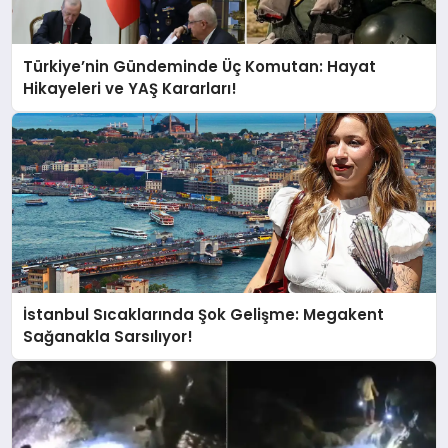
Türkiye’nin Gündeminde Üç Komutan: Hayat
Hikayeleri ve YAŞ Kararları!
İstanbul Sıcaklarında Şok Gelişme: Megakent
Sağanakla Sarsılıyor!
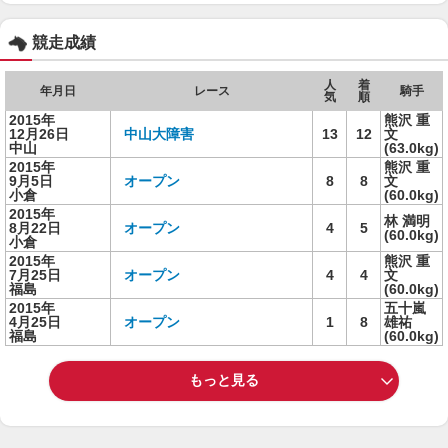
競走成績
人
着
年月日
レース
騎手
気
順
2015年
熊沢 重
12月26日
中山大障害
13
12
文
中山
(63.0kg)
2015年
熊沢 重
9月5日
オープン
8
8
文
小倉
(60.0kg)
2015年
林 満明
8月22日
オープン
4
5
(60.0kg)
小倉
2015年
熊沢 重
7月25日
オープン
4
4
文
福島
(60.0kg)
2015年
五十嵐
4月25日
オープン
1
8
雄祐
福島
(60.0kg)
もっと見る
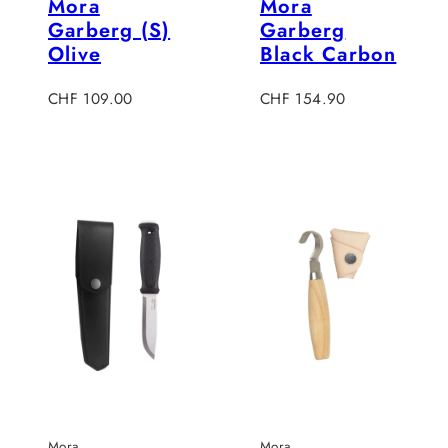
Mora
Mora
Garberg (S)
Garberg
Olive
Black Carbon
Regulärer
Regulärer
CHF 109.00
CHF 154.90
Preis
Preis
Mora
Mora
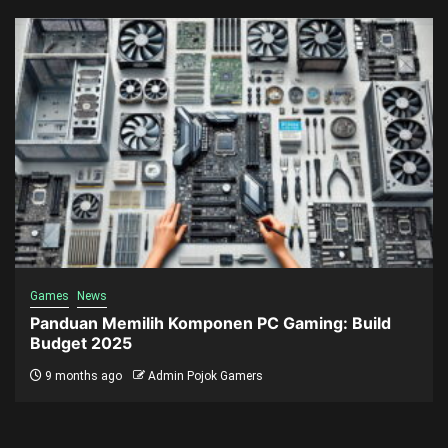
Games
News
Panduan Memilih Komponen PC Gaming: Build
Budget 2025
9 months ago
Admin Pojok Gamers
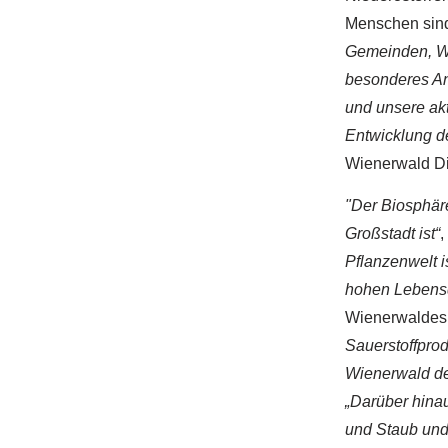
Menschen sind
Gemeinden, Wr.
besonderes An
und unsere akt
Entwicklung d
Wienerwald Di
"Der Biosphäre
Großstadt ist“
,
Pflanzenwelt i
hohen Lebensqu
Wienerwaldes,
Sauerstoffprod
Wienerwald de
„Darüber hina
und Staub und 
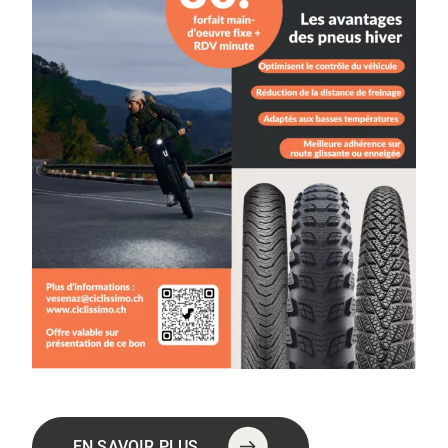
EN SAVOIR PLUS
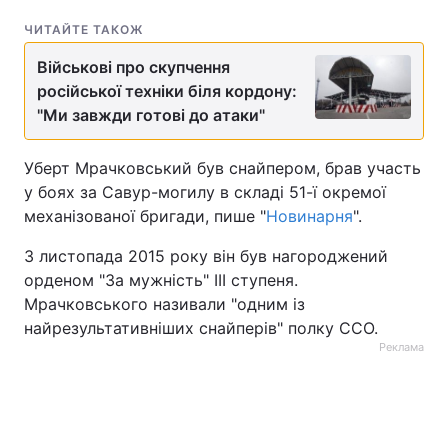
ЧИТАЙТЕ ТАКОЖ
Військові про скупчення
російської техніки біля кордону:
"Ми завжди готові до атаки"
Уберт Мрачковський був снайпером, брав участь
у боях за Савур-могилу в складі 51-ї окремої
механізованої бригади, пише "
Новинарня
".
3 листопада 2015 року він був нагороджений
орденом "За мужність" III ступеня.
Мрачковського називали "одним із
найрезультативніших снайперів" полку ССО.
Реклама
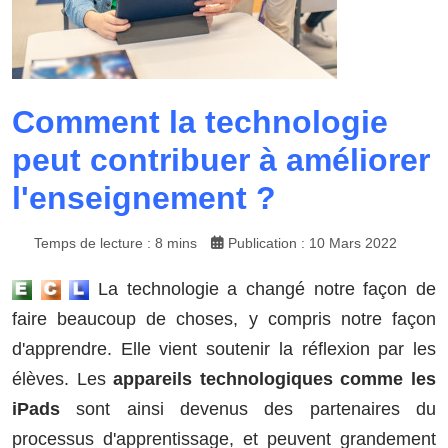
Comment la technologie
peut contribuer à améliorer
l'enseignement ?
Temps de lecture : 8 mins
Publication : 10 Mars 2022
La technologie a changé notre façon de
faire beaucoup de choses, y compris notre façon
d'apprendre. Elle vient soutenir la réflexion par les
élèves. Les
appareils technologiques comme les
iPads
sont ainsi devenus des partenaires du
processus d'apprentissage, et peuvent grandement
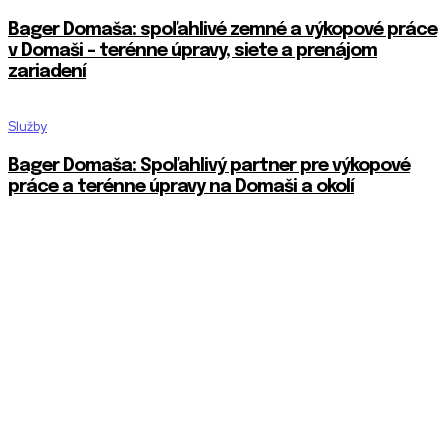
Bager Domaša: spoľahlivé zemné a výkopové práce
v Domaši – terénne úpravy, siete a prenájom
zariadení
Služby
Bager Domaša: Spoľahlivý partner pre výkopové
práce a terénne úpravy na Domaši a okolí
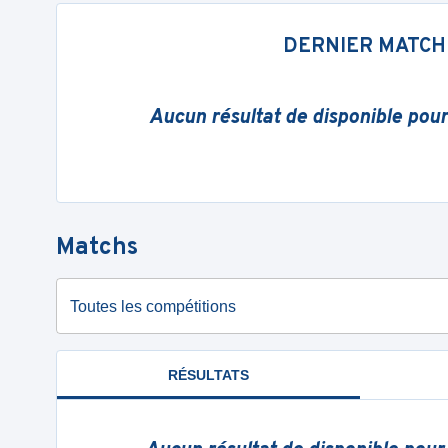
DERNIER MATCH
Aucun résultat de disponible pou
Matchs
Toutes les compétitions
RÉSULTATS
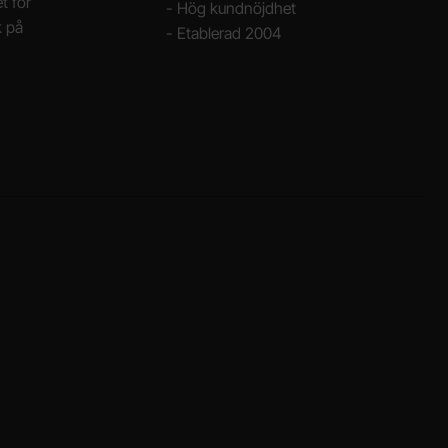
t för
- Hög kundnöjdhet
k på
- Etablerad 2004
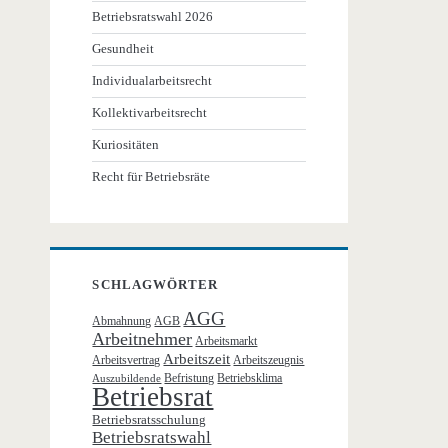
Betriebsratswahl 2026
Gesundheit
Individualarbeitsrecht
Kollektivarbeitsrecht
Kuriositäten
Recht für Betriebsräte
SCHLAGWÖRTER
AGG
Abmahnung
AGB
Arbeitnehmer
Arbeitsmarkt
Arbeitszeit
Arbeitsvertrag
Arbeitszeugnis
Befristung
Betriebsklima
Auszubildende
Betriebsrat
Betriebsratsschulung
Betriebsratswahl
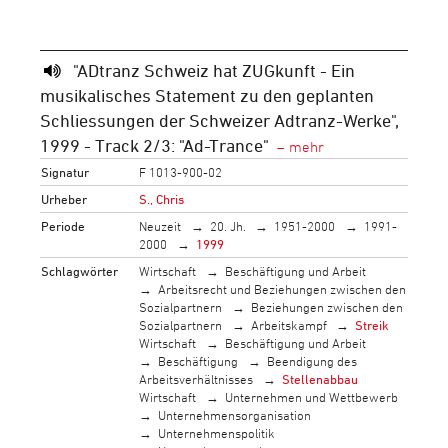
"ADtranz Schweiz hat ZUGkunft - Ein
musikalisches Statement zu den geplanten
Schliessungen der Schweizer Adtranz-Werke",
1999 - Track 2/3: "Ad-Trance"
Signatur
F 1013-900-02
Urheber
S., Chris
Periode
Neuzeit
20. Jh.
1951-2000
1991-
2000
1999
Schlagwörter
Wirtschaft
Beschäftigung und Arbeit
Arbeitsrecht und Beziehungen zwischen den
Sozialpartnern
Beziehungen zwischen den
Sozialpartnern
Arbeitskampf
Streik
Wirtschaft
Beschäftigung und Arbeit
Beschäftigung
Beendigung des
Arbeitsverhältnisses
Stellenabbau
Wirtschaft
Unternehmen und Wettbewerb
Unternehmensorganisation
Unternehmenspolitik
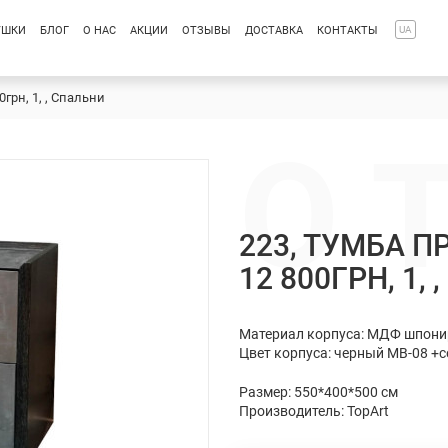
УШКИ
БЛОГ
О НАС
АКЦИИ
ОТЗЫВЫ
ДОСТАВКА
КОНТАКТЫ
UA
0грн, 1, , Спальни
О 
223, ТУМБА П
12 800ГРН, 1,
Материал корпуса: МДФ шпонир
Цвет корпуса: черный МВ-08 +
Размер: 550*400*500 см
Производитель: TopArt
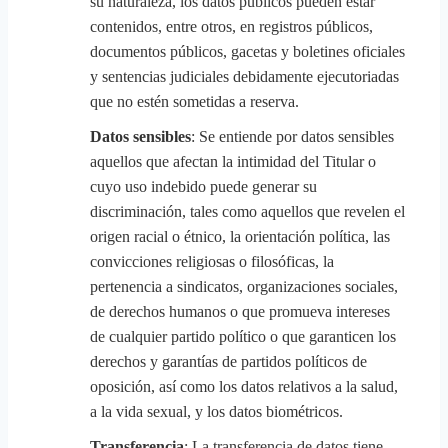
su naturaleza, los datos públicos pueden estar
contenidos, entre otros, en registros públicos,
documentos públicos, gacetas y boletines oficiales
y sentencias judiciales debidamente ejecutoriadas
que no estén sometidas a reserva.
Datos sensibles
: Se entiende por datos sensibles
aquellos que afectan la intimidad del Titular o
cuyo uso indebido puede generar su
discriminación, tales como aquellos que revelen el
origen racial o étnico, la orientación política, las
convicciones religiosas o filosóficas, la
pertenencia a sindicatos, organizaciones sociales,
de derechos humanos o que promueva intereses
de cualquier partido político o que garanticen los
derechos y garantías de partidos políticos de
oposición, así como los datos relativos a la salud,
a la vida sexual, y los datos biométricos.
Transferencia
: La transferencia de datos tiene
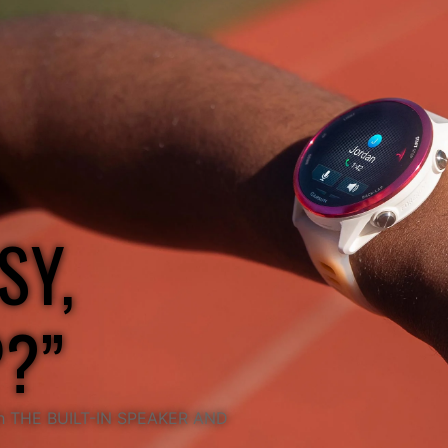
SY,
P?”
 THE BUILT-IN SPEAKER AND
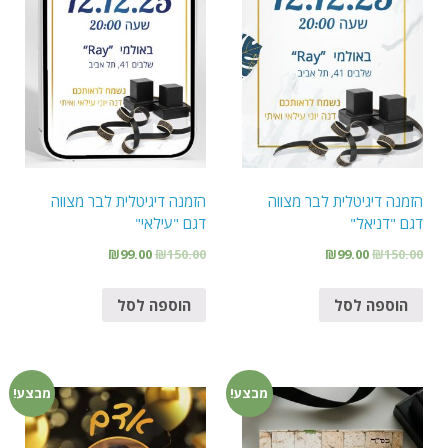
הזמנה דיגיטלית לבר מצווה
הזמנה דיגיטלית לבר מצווה
דגם "דניאל"
דגם "עילאי"
₪
99.00
₪
150.00
₪
99.00
₪
150.00
הוספה לסל
הוספה לסל
מבצע!
מבצע!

•••••

:: What is expected ::
A complete answer reproduces every line of the records in which the word "Domaša" occurs.

:: Answer to this task ::
Bager Domaša: spoľahlivé zemné a výkopové práce
Bager Domaša: Spoľahlivý partner pre výkopové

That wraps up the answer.